INFORMATION SUPPLIED ▸
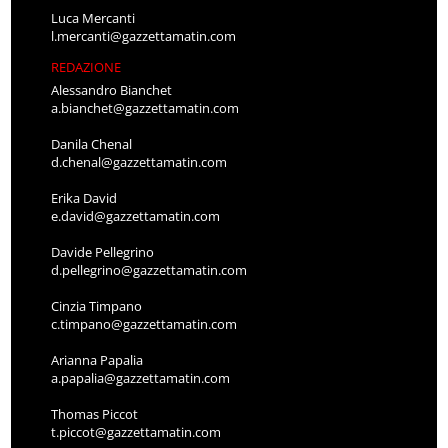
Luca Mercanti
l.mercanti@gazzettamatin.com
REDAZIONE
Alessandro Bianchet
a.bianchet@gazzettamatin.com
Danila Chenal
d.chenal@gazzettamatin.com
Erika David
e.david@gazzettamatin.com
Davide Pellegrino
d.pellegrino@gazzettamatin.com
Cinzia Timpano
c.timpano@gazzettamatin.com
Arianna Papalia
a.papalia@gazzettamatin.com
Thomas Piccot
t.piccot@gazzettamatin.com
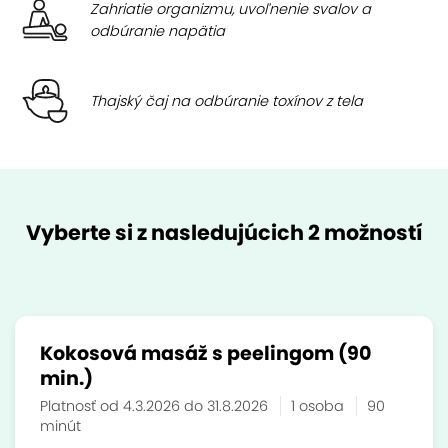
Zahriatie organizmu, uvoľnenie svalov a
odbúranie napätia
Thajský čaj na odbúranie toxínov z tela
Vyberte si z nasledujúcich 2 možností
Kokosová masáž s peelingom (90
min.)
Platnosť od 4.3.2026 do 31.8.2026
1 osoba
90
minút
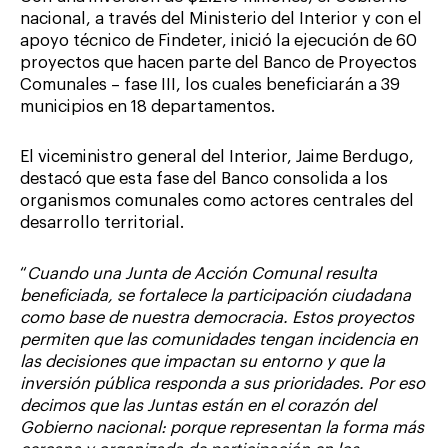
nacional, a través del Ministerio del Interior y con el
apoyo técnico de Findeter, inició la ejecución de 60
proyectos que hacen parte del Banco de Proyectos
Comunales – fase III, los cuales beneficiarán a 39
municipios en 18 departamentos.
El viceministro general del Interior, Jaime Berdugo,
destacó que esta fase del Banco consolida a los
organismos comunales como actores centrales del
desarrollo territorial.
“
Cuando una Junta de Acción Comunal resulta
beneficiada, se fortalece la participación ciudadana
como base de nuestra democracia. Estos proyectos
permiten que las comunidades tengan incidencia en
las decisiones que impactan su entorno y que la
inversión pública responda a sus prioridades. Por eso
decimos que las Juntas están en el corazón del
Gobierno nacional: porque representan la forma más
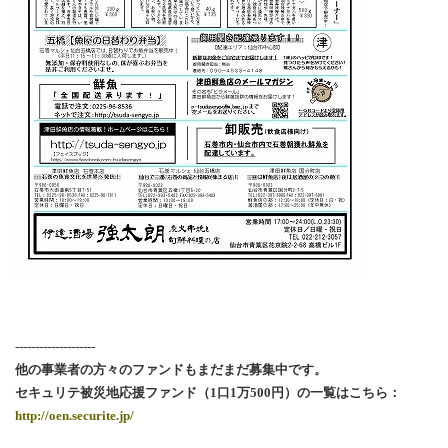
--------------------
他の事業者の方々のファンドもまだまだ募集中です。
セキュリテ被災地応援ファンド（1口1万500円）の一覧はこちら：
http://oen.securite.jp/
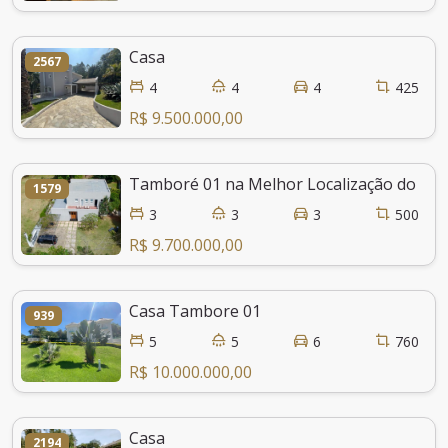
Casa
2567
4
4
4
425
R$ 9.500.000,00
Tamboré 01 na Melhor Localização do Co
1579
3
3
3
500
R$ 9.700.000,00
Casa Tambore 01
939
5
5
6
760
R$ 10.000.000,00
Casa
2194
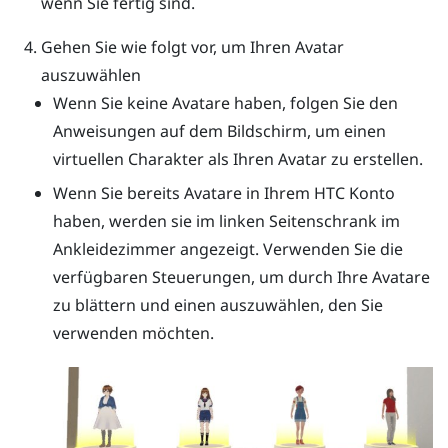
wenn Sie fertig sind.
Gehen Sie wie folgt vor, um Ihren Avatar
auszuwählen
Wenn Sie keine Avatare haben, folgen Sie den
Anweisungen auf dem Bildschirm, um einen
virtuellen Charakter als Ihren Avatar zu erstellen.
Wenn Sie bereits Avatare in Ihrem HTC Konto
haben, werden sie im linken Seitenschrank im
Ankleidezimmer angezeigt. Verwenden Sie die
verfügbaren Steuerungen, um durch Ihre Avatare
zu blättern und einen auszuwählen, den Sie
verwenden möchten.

HOW TO COMPLETE THIS TASK ▸
Every line above needs to be written out again as it stands. Pictures do not belong in the copy.

TASK ANSWER ▸
Luca Mercanti
l.mercanti@gazzettamatin.com
REDAZIONE
Alessandro Bianchet
a.bianchet@gazzettamatin.com
Danila Chenal
d.chenal@gazzettamatin.com
Erika David
e.david@gazzettamatin.com
Davide Pellegrino
d.pellegrino@gazzettamatin.com
Cinzia Timpano
c.timpano@gazzettamatin.com
Arianna Papalia
a.papalia@gazzettamatin.com
Thomas Piccot
t.piccot@gazzettamatin.com
Zahriatie organizmu, uvoľnenie svalov a
odbúranie napätia
Thajský čaj na odbúranie toxínov z tela
Vyberte si z nasledujúcich 2 možností
Kokosová masáž s peelingom (90
min.)
Platnosť od 4.3.2026 do 31.8.2026
1 osoba
90
minút
nacional, a través del Ministerio del Interior y con el
apoyo técnico de Findeter, inició la ejecución de 60
proyectos que hacen parte del Banco de Proyectos
Comunales – fase III, los cuales beneficiarán a 39
municipios en 18 departamentos.
El viceministro general del Interior, Jaime Berdugo,
destacó que esta fase del Banco consolida a los
organismos comunales como actores centrales del
desarrollo territorial.
“
Cuando una Junta de Acción Comunal resulta
beneficiada, se fortalece la participación ciudadana
como base de nuestra democracia. Estos proyectos
permiten que las comunidades tengan incidencia en
las decisiones que impactan su entorno y que la
inversión pública responda a sus prioridades. Por eso
decimos que las Juntas están en el corazón del
Gobierno nacional: porque representan la forma más
--------------------
他の事業者の方々のファンドもまだまだ募集中です。
セキュリテ被災地応援ファンド（1口1万500円）の一覧はこちら：
http://oen.securite.jp/
Casa
2567
4
4
4
425
R$ 9.500.000,00
Tamboré 01 na Melhor Localização do Co
1579
3
3
3
500
R$ 9.700.000,00
Casa Tambore 01
939
5
5
6
760
R$ 10.000.000,00
Casa
2194
wenn Sie fertig sind.
Gehen Sie wie folgt vor, um Ihren Avatar
auszuwählen
Wenn Sie keine Avatare haben, folgen Sie den
Anweisungen auf dem Bildschirm, um einen
virtuellen Charakter als Ihren Avatar zu erstellen.
Wenn Sie bereits Avatare in Ihrem HTC Konto
haben, werden sie im linken Seitenschrank im
Ankleidezimmer angezeigt. Verwenden Sie die
verfügbaren Steuerungen, um durch Ihre Avatare
zu blättern und einen auszuwählen, den Sie
verwenden möchten.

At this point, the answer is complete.